A diagram illustrating the RGU concept

A remote graphics unit (RGU) is a device that allows a computer to be separated from some input/output devices such as keyboard, mouse, speakers, and display monitors. The key part being remoted is the graphics sub-system of the computer.

== History ==
RGUs may have their origin with experiments with graphics controllers on mainframe computers in the 1970s. RGUs have been mostly associated with high end workstations running Unix-like operating systems or Windows since the late 1990s. Generally RGUs are used for special applications like remote sensing, financial services commodity trading desks, computer-aided design, etc.

Depending on how one chooses to define RGUs, dedicated X terminals may also be included.

== Application ==
Usually the reasons that might lie behind the desire to separate the user interface of a computer from the actual computer itself would be: securing computers away from users for corporate or government security, to reduce heat and noise in rooms with many computer operators, or to facilitate computer maintenance by placing all computers in very close proximity to one another.

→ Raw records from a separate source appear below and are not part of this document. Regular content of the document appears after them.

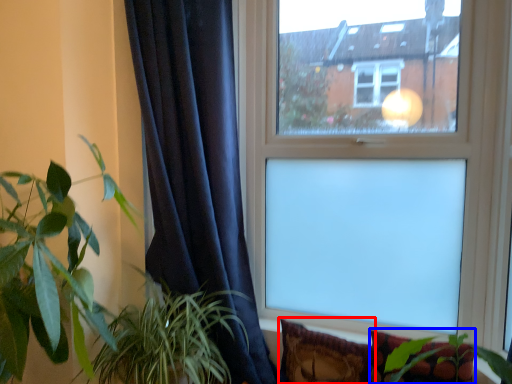 Question: Which object is closer to the camera taking this photo, pillow (highlighted by a red box) or pillow (highlighted by a blue box)?

Choices:
 (A) pillow
 (B) pillow

Answer: (B) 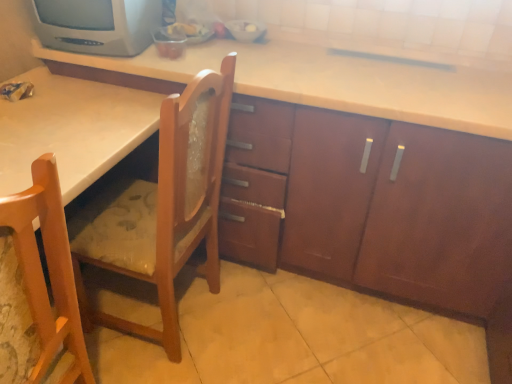 Question: Are light brown wood chair at lower left, acting as the 1th chair starting from the front, and matte gray crt tv at upper left beside each other?

Choices:
 (A) yes
 (B) no

Answer: (B)

Question: Is light brown wood chair at lower left, which is the 2th chair from back to front, bigger than matte gray crt tv at upper left?

Choices:
 (A) yes
 (B) no

Answer: (A)

Question: Can you confirm if light brown wood chair at lower left, which is the 2th chair from back to front, is positioned to the left of matte gray crt tv at upper left?

Choices:
 (A) no
 (B) yes

Answer: (B)

Question: Is light brown wood chair at lower left, which is the 2th chair from back to front, positioned beyond the bounds of matte gray crt tv at upper left?

Choices:
 (A) no
 (B) yes

Answer: (B)

Question: Is matte gray crt tv at upper left inside light brown wood chair at lower left, which is the 2th chair from back to front?

Choices:
 (A) no
 (B) yes

Answer: (A)

Question: Is wooden chair at center, acting as the 2th chair starting from the front, to the left or to the right of matte gray crt tv at upper left in the image?

Choices:
 (A) left
 (B) right

Answer: (B)

Question: In the image, is wooden chair at center, acting as the 2th chair starting from the front, positioned in front of or behind matte gray crt tv at upper left?

Choices:
 (A) front
 (B) behind

Answer: (A)

Question: Considering the positions of wooden chair at center, acting as the 2th chair starting from the front, and matte gray crt tv at upper left in the image, is wooden chair at center, acting as the 2th chair starting from the front, taller or shorter than matte gray crt tv at upper left?

Choices:
 (A) tall
 (B) short

Answer: (A)

Question: In terms of size, does wooden chair at center, which is the first chair from back to front, appear bigger or smaller than matte gray crt tv at upper left?

Choices:
 (A) big
 (B) small

Answer: (A)

Question: Based on their positions, is matte gray crt tv at upper left located to the left or right of light brown wood chair at lower left, acting as the 1th chair starting from the front?

Choices:
 (A) right
 (B) left

Answer: (A)

Question: Considering the positions of matte gray crt tv at upper left and light brown wood chair at lower left, which is the 2th chair from back to front, in the image, is matte gray crt tv at upper left bigger or smaller than light brown wood chair at lower left, which is the 2th chair from back to front,?

Choices:
 (A) big
 (B) small

Answer: (B)

Question: From a real-world perspective, is matte gray crt tv at upper left above or below light brown wood chair at lower left, which is the 2th chair from back to front?

Choices:
 (A) below
 (B) above

Answer: (B)

Question: Considering the positions of matte gray crt tv at upper left and light brown wood chair at lower left, acting as the 1th chair starting from the front, in the image, is matte gray crt tv at upper left wider or thinner than light brown wood chair at lower left, acting as the 1th chair starting from the front,?

Choices:
 (A) wide
 (B) thin

Answer: (B)

Question: Relative to wooden chair at center, acting as the 2th chair starting from the front, is light brown wood chair at lower left, acting as the 1th chair starting from the front, in front or behind?

Choices:
 (A) behind
 (B) front

Answer: (B)

Question: Looking at the image, does light brown wood chair at lower left, which is the 2th chair from back to front, seem bigger or smaller compared to wooden chair at center, acting as the 2th chair starting from the front?

Choices:
 (A) big
 (B) small

Answer: (B)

== KVM interoperability ==
Unlike other technologies used to achieve this, such as KVM Extension (or Remote KVM) and DVI Extension for example, a remote graphics unit will effectively split a computer's PCI or PCI-Express bus and transmit only bus commands over to the user side.

With KVM Extension and DVI Extension, the graphics processing is done by a traditional graphics processing unit (GPU) on the computer side. Bus data is much smaller than rendered graphics data so the theory behind the remote graphics unit is that it is possible to achieve higher resolutions and better graphics performance when there is a large separation in distance between the user-side input/output devices and the computer side.

=== Examples ===
An example of a product line that was commercialized using RGU as the description of the technology is the Matrox Extio series. Extio is a brand that is marketing shorthand for "External I/O".

== Related products ==
Other products supporting the concept behind the remote graphics unit include bus extension technologies where a standard graphics processing unit is plugged into a remote PCI slot via a standard graphics add-in card. Various types of bus extension technologies are available including the DeTwo System from Amulet Hotkey as well as products from Avocent.